DDB Mudra Group’s Chief Creative Officer, Rahul Mathew, served on the Audio and Radio jury in Cannes this year. Here he shares some of his thoughts on the experience.
For as long as I remember, once the awards are announced, the non-awarding juries come into play. Discussing the winners over coffee, lunch, dinner, drinks; at the palais, out of it and definitely at the gutter bar. The awarding juries are judged more than the work at this point in time. And never does a jury come out of it unscathed. Nor is there a year where some pieces that made it to that hallowed stage aren’t chastised.

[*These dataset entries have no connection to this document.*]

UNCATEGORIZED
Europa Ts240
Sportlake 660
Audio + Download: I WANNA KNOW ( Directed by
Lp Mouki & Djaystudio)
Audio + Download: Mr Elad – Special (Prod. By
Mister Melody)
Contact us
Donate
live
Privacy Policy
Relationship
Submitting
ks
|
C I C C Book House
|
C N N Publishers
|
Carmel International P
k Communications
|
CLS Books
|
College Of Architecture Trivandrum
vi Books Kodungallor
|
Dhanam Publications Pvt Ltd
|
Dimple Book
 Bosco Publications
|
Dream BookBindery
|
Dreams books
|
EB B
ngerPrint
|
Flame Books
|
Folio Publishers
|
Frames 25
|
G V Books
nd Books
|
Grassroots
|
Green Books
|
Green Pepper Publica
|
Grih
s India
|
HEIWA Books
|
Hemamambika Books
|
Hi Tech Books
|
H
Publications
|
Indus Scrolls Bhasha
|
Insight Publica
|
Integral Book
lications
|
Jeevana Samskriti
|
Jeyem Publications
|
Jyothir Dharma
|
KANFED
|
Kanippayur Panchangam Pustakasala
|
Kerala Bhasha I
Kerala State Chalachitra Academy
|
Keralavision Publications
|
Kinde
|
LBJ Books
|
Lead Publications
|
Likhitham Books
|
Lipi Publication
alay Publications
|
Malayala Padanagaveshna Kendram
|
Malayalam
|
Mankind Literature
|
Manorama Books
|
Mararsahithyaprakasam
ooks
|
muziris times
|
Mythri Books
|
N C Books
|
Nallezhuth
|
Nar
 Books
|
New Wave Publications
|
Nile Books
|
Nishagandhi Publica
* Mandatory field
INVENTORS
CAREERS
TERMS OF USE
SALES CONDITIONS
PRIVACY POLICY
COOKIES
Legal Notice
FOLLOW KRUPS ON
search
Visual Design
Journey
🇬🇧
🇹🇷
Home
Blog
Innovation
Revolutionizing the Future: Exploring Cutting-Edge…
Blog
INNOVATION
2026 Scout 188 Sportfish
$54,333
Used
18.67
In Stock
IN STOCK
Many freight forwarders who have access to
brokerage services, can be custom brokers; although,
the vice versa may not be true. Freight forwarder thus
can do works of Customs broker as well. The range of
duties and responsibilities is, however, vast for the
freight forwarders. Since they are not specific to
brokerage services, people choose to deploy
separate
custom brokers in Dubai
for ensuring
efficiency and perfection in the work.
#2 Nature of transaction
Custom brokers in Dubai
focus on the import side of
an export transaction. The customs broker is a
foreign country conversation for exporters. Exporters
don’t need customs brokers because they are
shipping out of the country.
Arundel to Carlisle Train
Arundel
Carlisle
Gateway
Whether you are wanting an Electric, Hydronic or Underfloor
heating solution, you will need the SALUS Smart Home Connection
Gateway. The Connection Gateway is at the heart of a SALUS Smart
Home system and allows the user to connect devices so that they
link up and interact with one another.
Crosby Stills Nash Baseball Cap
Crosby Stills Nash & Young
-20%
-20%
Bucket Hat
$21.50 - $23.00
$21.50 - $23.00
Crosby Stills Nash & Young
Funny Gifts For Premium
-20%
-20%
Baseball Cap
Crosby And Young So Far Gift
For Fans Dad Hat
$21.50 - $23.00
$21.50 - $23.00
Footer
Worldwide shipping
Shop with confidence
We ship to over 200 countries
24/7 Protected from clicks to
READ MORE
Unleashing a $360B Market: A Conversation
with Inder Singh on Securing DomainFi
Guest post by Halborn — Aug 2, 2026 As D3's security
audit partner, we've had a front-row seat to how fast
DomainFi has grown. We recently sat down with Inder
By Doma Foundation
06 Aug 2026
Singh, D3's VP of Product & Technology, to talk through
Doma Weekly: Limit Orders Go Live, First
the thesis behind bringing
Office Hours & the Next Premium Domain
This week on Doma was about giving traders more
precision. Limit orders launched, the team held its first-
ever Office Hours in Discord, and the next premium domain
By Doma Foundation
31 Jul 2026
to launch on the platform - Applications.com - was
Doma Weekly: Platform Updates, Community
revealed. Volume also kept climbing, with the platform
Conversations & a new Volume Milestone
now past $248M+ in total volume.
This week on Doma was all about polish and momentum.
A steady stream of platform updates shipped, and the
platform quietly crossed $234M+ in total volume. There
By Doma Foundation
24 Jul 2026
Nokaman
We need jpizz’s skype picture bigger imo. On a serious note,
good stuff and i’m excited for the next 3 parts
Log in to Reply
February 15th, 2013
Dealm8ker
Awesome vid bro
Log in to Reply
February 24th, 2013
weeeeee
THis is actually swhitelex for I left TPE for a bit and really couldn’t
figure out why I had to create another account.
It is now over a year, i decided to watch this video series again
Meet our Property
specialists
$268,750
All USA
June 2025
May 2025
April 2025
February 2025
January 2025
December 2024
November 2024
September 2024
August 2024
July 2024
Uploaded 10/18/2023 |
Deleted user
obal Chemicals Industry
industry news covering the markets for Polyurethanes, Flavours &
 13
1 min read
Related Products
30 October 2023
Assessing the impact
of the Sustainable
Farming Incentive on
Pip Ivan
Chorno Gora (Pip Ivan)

But on the night, the team that’s on the stage cannot help but gasp with joy. (Those who aren’t aware – Only Golds and Grand Prixs make it to the stage). You feel like the rockstars who have just finished an incredible concert where your peers are suddenly your fans as they fill the auditorium with applause and whistles. And at that moment you know you want this moment again and again. Even the ones who have been on that stage on numerous occasions, have the same glint in their eyes and the same face-stretching smiles as the first-timers.
And the ones who may later dissect the wins and scoff at the winners; at that point in time would trade anything in the world to be there. Because it looks just as incredible from where they’re sitting.
Bernbach had said that we’re so obsessed with the changing man, but we need to be more concerned with the unchanging man and his unchanging emotions and feelings (this is genderised only to stay true to the quote).
And no one understands it better than Cannes. While categories have been added and their definitions have been changed, Cannes still talks to what’s unchanging in all of us. And that stage is where it all comes together.